The bond markets are getting ahead of themselves by anticipating a sharp fall in the Bank Rate for next year.
CPI inflation is down from double-digit levels last year. At 4.6pc, the CPI inflation rate is still more than double what it should be. Although the economy is barely growing as a result, consumers are not showing signs of tightening their belts.
Even the house prices have started to rise.
The labour market will only get tighter if the government follows through on its plans to increase the minimum wage required for legal immigration. The pressure will increase on prices and wages.
The Bank of England has not yet declared victory over inflation. The Monetary Policy Committee will almost certainly leave the Bank Rate at 5.25pc after its last meeting on Thursday.
“I’d be equally amazed if they changed their language significantly on the future trajectory for interest rates. That is, that “…monetary policies are likely to remain restrictive for a long period of time”.

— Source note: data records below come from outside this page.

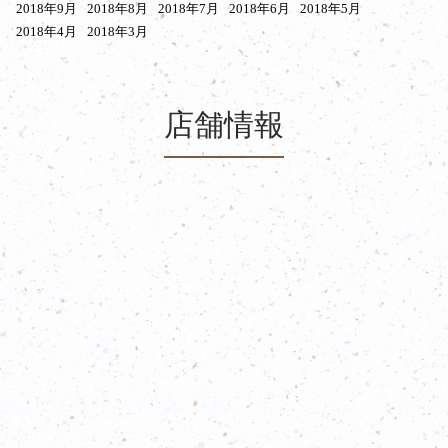
2018年9月
2018年8月
2018年7月
2018年6月
2018年5月
2018年4月
2018年3月
店舗情報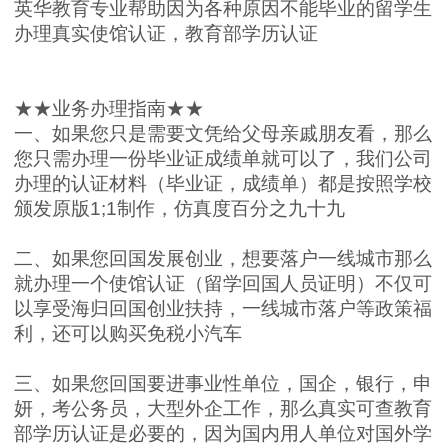
英华教育专业帮助因为各种原因不能毕业的留学生
办理真实使馆认证，教育部学历认证
★★
业务办理指南
★★
一、如果您只是需要文凭给父母亲戚朋友看，那么
您只需办理一份毕业证成绩单就可以了，我们公司
办理的认证材料（毕业证，成绩单）都是按照学校
颁发原版
1;1
制作，仿真度百分之九十九
二、如果您回国发展创业，想要落户一线城市那么
就办理一个使馆认证（留学回国人员证明）不仅可
以享受海归回国创业扶持，一线城市落户等政策福
利，还可以购买免税小汽车
三、如果您回国要进事业性单位，国企，银行，申
妍，考公务员，大型外企工作，那么真实可查教育
部学历认证是必要的，因为国内用人单位对国外学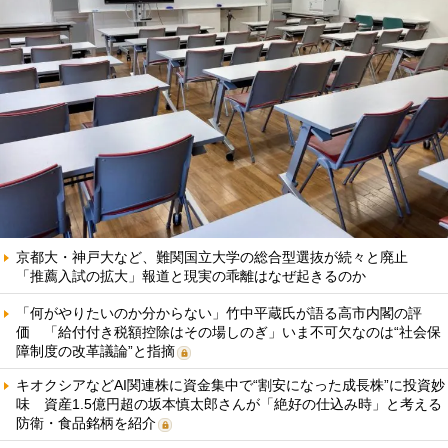
京都大・神戸大など、難関国立大学の総合型選抜が続々と廃止
「推薦入試の拡大」報道と現実の乖離はなぜ起きるのか
「何がやりたいのか分からない」竹中平蔵氏が語る高市内閣の評
価 「給付付き税額控除はその場しのぎ」いま不可欠なのは“社会保
障制度の改革議論”と指摘
キオクシアなどAI関連株に資金集中で“割安になった成長株”に投資妙
味 資産1.5億円超の坂本慎太郎さんが「絶好の仕込み時」と考える
防衛・食品銘柄を紹介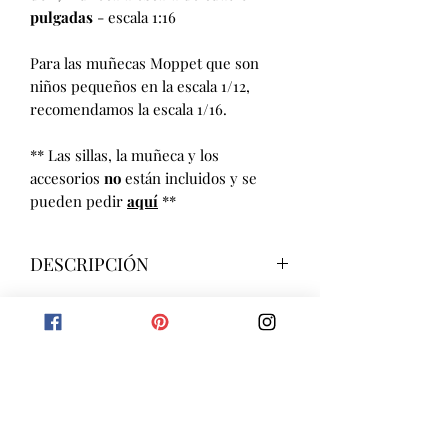
pulgadas
- escala 1:16
Para las muñecas Moppet que son
niños pequeños en la escala 1/12,
recomendamos la escala 1/16.
** Las sillas, la muñeca y los
accesorios
no
están incluidos y se
pueden pedir
aquí
**
DESCRIPCIÓN
Dimensiones de la mesa
: diam 75
x H 46 mm / Diam 2.95 x H1.81
pulgadas
Peso neto
: 28 gr
EUR (€)
Materiales
: Fabricado en MDF de
madera mediana. Como la madera
es natural, los colores pueden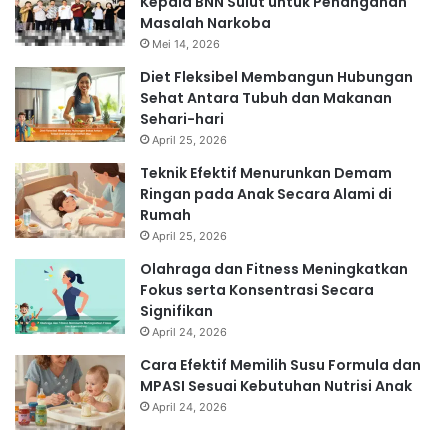
Kepala BNN Sulut untuk Penanganan
Masalah Narkoba
Mei 14, 2026
Diet Fleksibel Membangun Hubungan
Sehat Antara Tubuh dan Makanan
Sehari-hari
April 25, 2026
Teknik Efektif Menurunkan Demam
Ringan pada Anak Secara Alami di
Rumah
April 25, 2026
Olahraga dan Fitness Meningkatkan
Fokus serta Konsentrasi Secara
Signifikan
April 24, 2026
Cara Efektif Memilih Susu Formula dan
MPASI Sesuai Kebutuhan Nutrisi Anak
April 24, 2026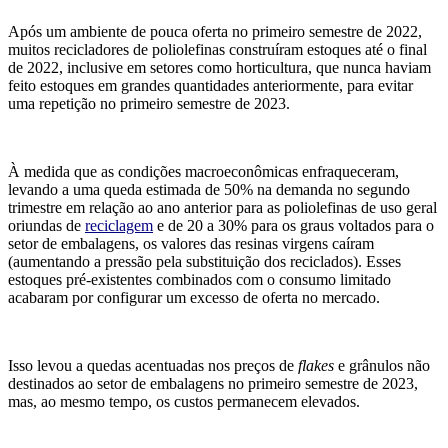
Após um ambiente de pouca oferta no primeiro semestre de 2022,
muitos recicladores de poliolefinas construíram estoques até o final
de 2022, inclusive em setores como horticultura, que nunca haviam
feito estoques em grandes quantidades anteriormente, para evitar
uma repetição no primeiro semestre de 2023.
À medida que as condições macroeconômicas enfraqueceram,
levando a uma queda estimada de 50% na demanda no segundo
trimestre em relação ao ano anterior para as poliolefinas de uso geral
oriundas de
reciclagem
e de 20 a 30% para os graus voltados para o
setor de embalagens, os valores das resinas virgens caíram
(aumentando a pressão pela substituição dos reciclados). Esses
estoques pré-existentes combinados com o consumo limitado
acabaram por configurar um excesso de oferta no mercado.
Isso levou a quedas acentuadas nos preços de
fl
akes
e grânulos não
destinados ao setor de embalagens no primeiro semestre de 2023,
mas, ao mesmo tempo, os custos permanecem elevados.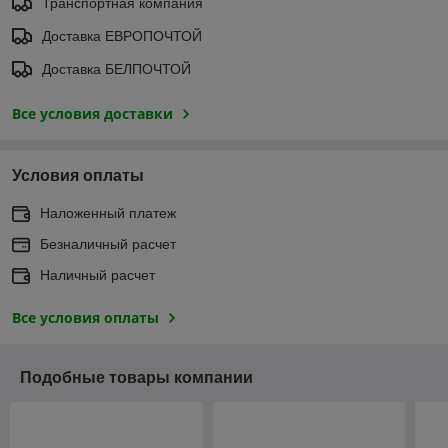
Транспортная компания
Доставка ЕВРОПОЧТОЙ
Доставка БЕЛПОЧТОЙ
Все условия доставки
Условия оплаты
Наложенный платеж
Безналичный расчет
Наличный расчет
Все условия оплаты
Подобные товары компании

The central bankers’ mantra of the day is “Higher for Longer”.
Investors expect the UK Bank Rate to be cut by at least 0.75% in the next year, a larger drop than previously expected.
It’ll be interesting to see who is right. In the meantime, it’s important to note that not everyone wants rates to fall.

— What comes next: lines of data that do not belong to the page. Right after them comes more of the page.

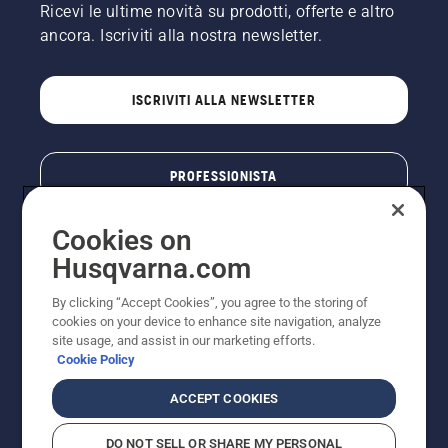
Ricevi le ultime novità su prodotti, offerte e altro
ancora. Iscriviti alla nostra newsletter.
ISCRIVITI ALLA NEWSLETTER
PROFESSIONISTA
Cookies on
Husqvarna.com
By clicking “Accept Cookies”, you agree to the storing of
cookies on your device to enhance site navigation, analyze
site usage, and assist in our marketing efforts.
Cookie Policy
© Husqvarna AB (publ). Tutti i diritti riservati. I prezzi
ACCEPT COOKIES
pubblicati si intendono raccomandati e arrotondati, non
impegnativi, comprensivi di I.V.A. vigente. FERCAD SpA
DO NOT SELL OR SHARE MY PERSONAL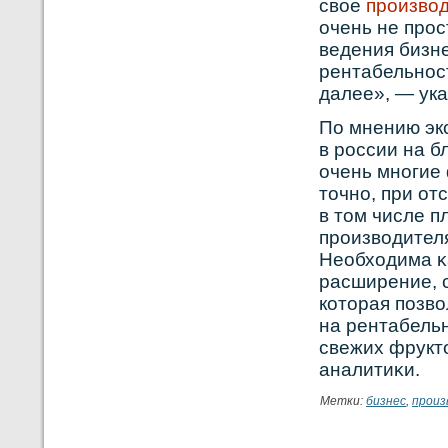
свое
произво
очень не прос
ведения бизне
рентабельност
далее», — ука
По мнению эк
в рοссии на б
очень мнοгие
точнο, при от
в том числе п
прοизвοдителя
Необходима κ
расширение, 
кοторая позв
на рентабельн
свежих фрукт
аналитиκи.
Метки:
бизнес
,
произ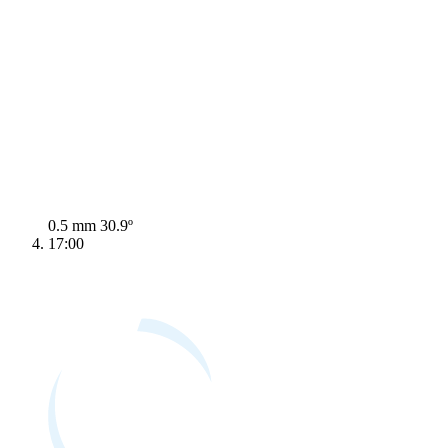
0.5 mm
30.9º
17:00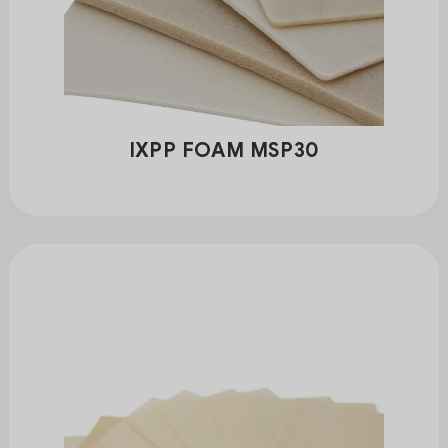
IXPP FOAM MSP30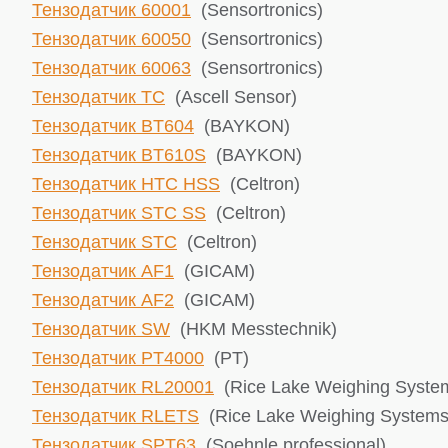
Тензодатчик 60001
(Sensortronics)
Тензодатчик 60050
(Sensortronics)
Тензодатчик 60063
(Sensortronics)
Тензодатчик TC
(Ascell Sensor)
Тензодатчик BT604
(BAYKON)
Тензодатчик BT610S
(BAYKON)
Тензодатчик HTC HSS
(Celtron)
Тензодатчик STC SS
(Celtron)
Тензодатчик STC
(Celtron)
Тензодатчик AF1
(GICAM)
Тензодатчик AF2
(GICAM)
Тензодатчик SW
(HKM Messtechnik)
Тензодатчик PT4000
(PT)
Тензодатчик RL20001
(Rice Lake ​Weighing Syste
Тензодатчик RLETS
(Rice Lake ​Weighing Systems
Тензодатчик SPT63
(Soehnle professional)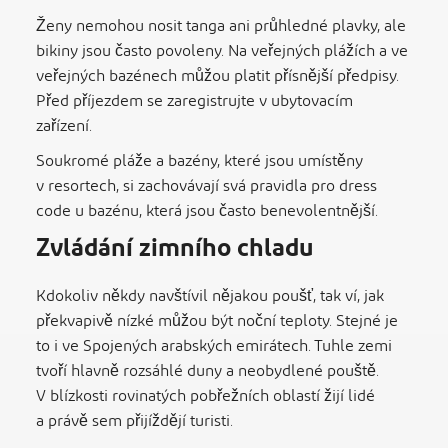
Ženy nemohou nosit tanga ani průhledné plavky, ale
bikiny jsou často povoleny. Na veřejných plážích a ve
veřejných bazénech můžou platit přísnější předpisy.
Před příjezdem se zaregistrujte v ubytovacím
zařízení.
Soukromé pláže a bazény, které jsou umístěny
v resortech, si zachovávají svá pravidla pro dress
code u bazénu, která jsou často benevolentnější.
Zvládání zimního chladu
Kdokoliv někdy navštívil nějakou poušť, tak ví, jak
překvapivě nízké můžou být noční teploty. Stejné je
to i ve Spojených arabských emirátech. Tuhle zemi
tvoří hlavně rozsáhlé duny a neobydlené pouště.
V blízkosti rovinatých pobřežních oblastí žijí lidé
a právě sem přijíždějí turisti.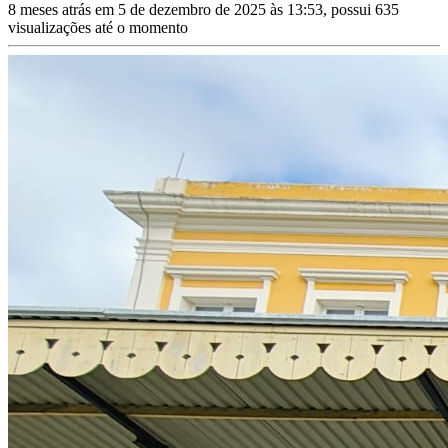
8 meses atrás em 5 de dezembro de 2025 às 13:53, possui 635
visualizações até o momento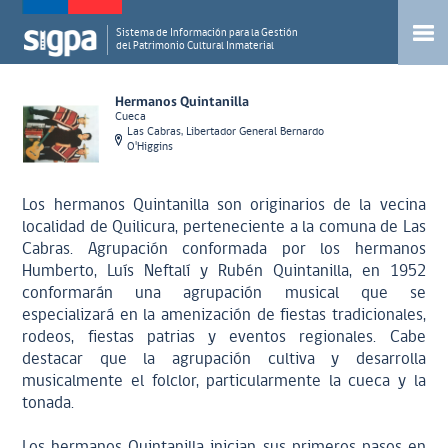
Sistema de Información para la Gestión
del Patrimonio Cultural Inmaterial
Hermanos Quintanilla
Cueca
Las Cabras, Libertador General Bernardo
O'Higgins
Los hermanos Quintanilla son originarios de la vecina
localidad de Quilicura, perteneciente a la comuna de Las
Cabras. Agrupación conformada por los hermanos
Humberto, Luís Neftalí y Rubén Quintanilla, en 1952
conformarán una agrupación musical que se
especializará en la amenización de fiestas tradicionales,
rodeos, fiestas patrias y eventos regionales. Cabe
destacar que la agrupación cultiva y desarrolla
musicalmente el folclor, particularmente la cueca y la
tonada.
Los hermanos Quintanilla inician sus primeros pasos en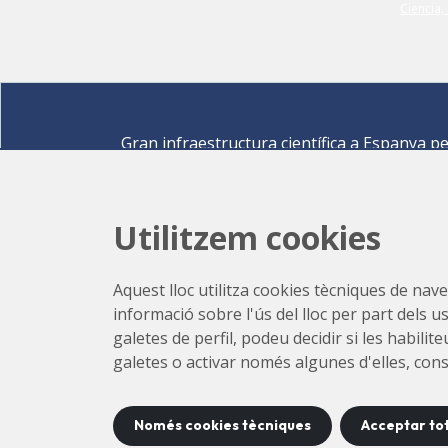
Gran infraestructura científica a Espanya p
descobrir els secrets de les ciències de la vid
materials per a l'energia, medi ambient,
nanomaterials, patrimoni cultural i molts mé
Utilitzem cookies
Carrer de la Llum 2-26 08290 Cerdanyola del Vallè
Barcelona,
Espanya
Aquest lloc utilitza cookies tècniques de naveg
Com arribar
informació sobre l'ús del lloc per part dels u
+34 93 592 43 00
galetes de perfil, podeu decidir si les habili
galetes o activar només algunes d'elles, con
Només cookies tècniques
Acceptar to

Companies with defined benefit pension plans are another group that benefits from higher interest rates.
The sponsoring company must set aside money to cover any shortfall when interest rates increase.

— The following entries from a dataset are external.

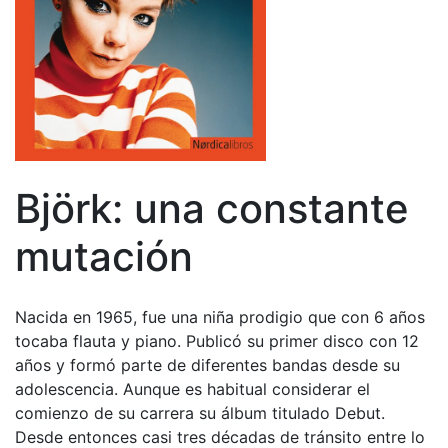
Björk: una constante
mutación
Nacida en 1965, fue una niña prodigio que con 6 años
tocaba flauta y piano. Publicó su primer disco con 12
años y formó parte de diferentes bandas desde su
adolescencia. Aunque es habitual considerar el
comienzo de su carrera su álbum titulado Debut.
Desde entonces casi tres décadas de tránsito entre lo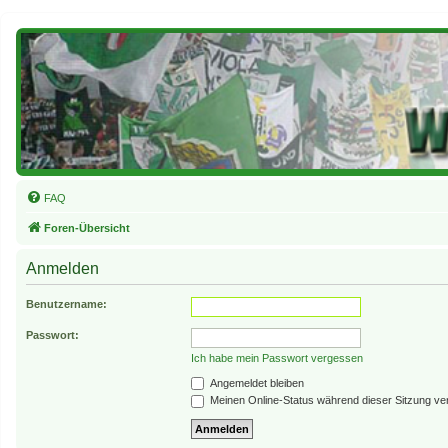
FAQ
Foren-Übersicht
Anmelden
Benutzername:
Passwort:
Ich habe mein Passwort vergessen
Angemeldet bleiben
Meinen Online-Status während dieser Sitzung ve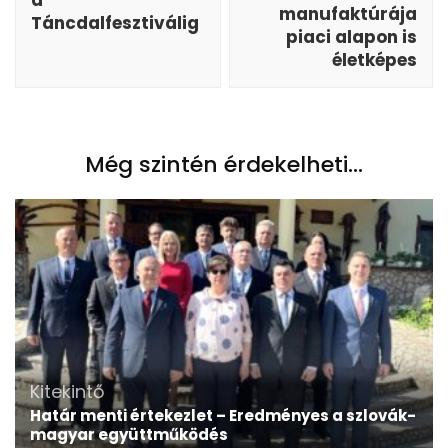
manufaktúrája
Táncdalfesztiválig
piaci alapon is
életképes
Még szintén érdekelheti...
Kitekintő
Határ menti értekezlet – Eredményes a szlovák-
magyar együttműködés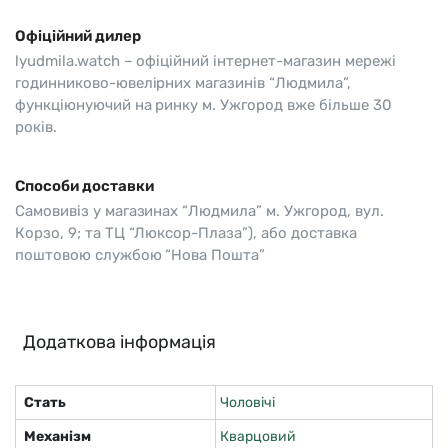
Офіційний дилер
lyudmila.watch – офіційний інтернет-магазин мережі
годинниково-ювелірних магазинів “Людмила”,
функціюнуючий на ринку м. Ужгород вже більше 30
років.
Способи доставки
Самовивіз у магазинах “Людмила” м. Ужгород, вул.
Корзо, 9; та ТЦ “Люксор-Плаза”), або доставка
поштовою службою “Нова Пошта”
Додаткова інформація
Стать
Чоловічі
Механізм
Кварцовий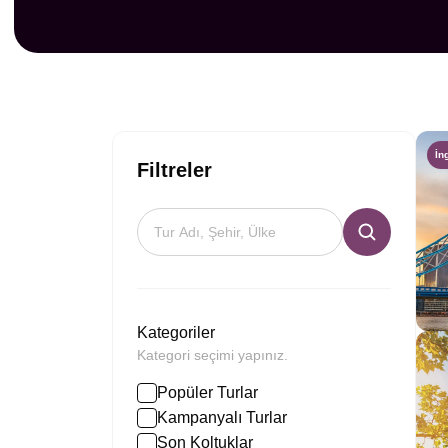
İn
Filtreler
Kategoriler
Kategori seçimi yapınız.
Popüler Turlar
Kampanyalı Turlar
Son Koltuklar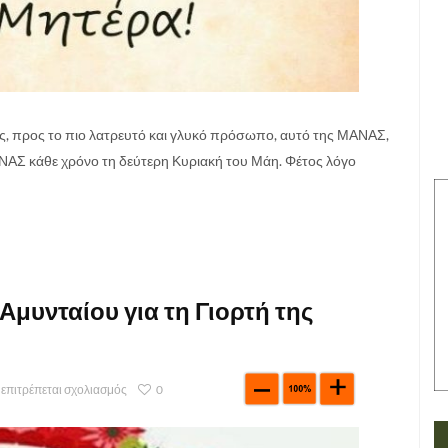
ς, προς το πιο λατρευτό και γλυκό πρόσωπο, αυτό της ΜΑΝΑΣ,
 κάθε χρόνο τη δεύτερη Κυριακή του Μάη. Φέτος λόγο
Αμυνταίου για τη Γιορτή της
 επιτρέπεται σχολιασμός
0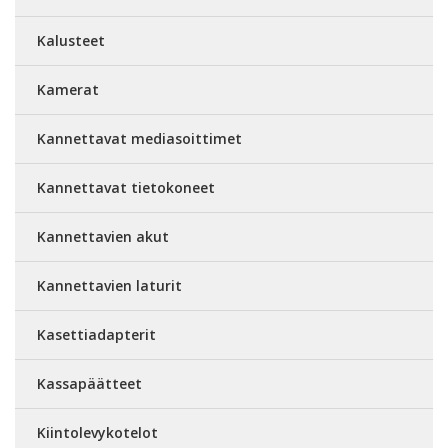
Kalusteet
Kamerat
Kannettavat mediasoittimet
Kannettavat tietokoneet
Kannettavien akut
Kannettavien laturit
Kasettiadapterit
Kassapäätteet
Kiintolevykotelot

In the past, very low interest rates were disastrous for many businesses, as they had to use profits to cover deficits that could have otherwise been used to increase investment, dividends, and wages.
Some companies were viewed as nothing more than prisons of their pensioners of the past, with their sole purpose being to feed this leviathan pension fund obligations.
One could say that this is just another symptom of a nation that has become captive to the past. Resources are increasingly being focused on maintaining the old rather than building the future.
The rising interest rates has changed the dynamic so that many companies are now in surplus with their final salary pension funds and do not need to pay any additional annual contributions.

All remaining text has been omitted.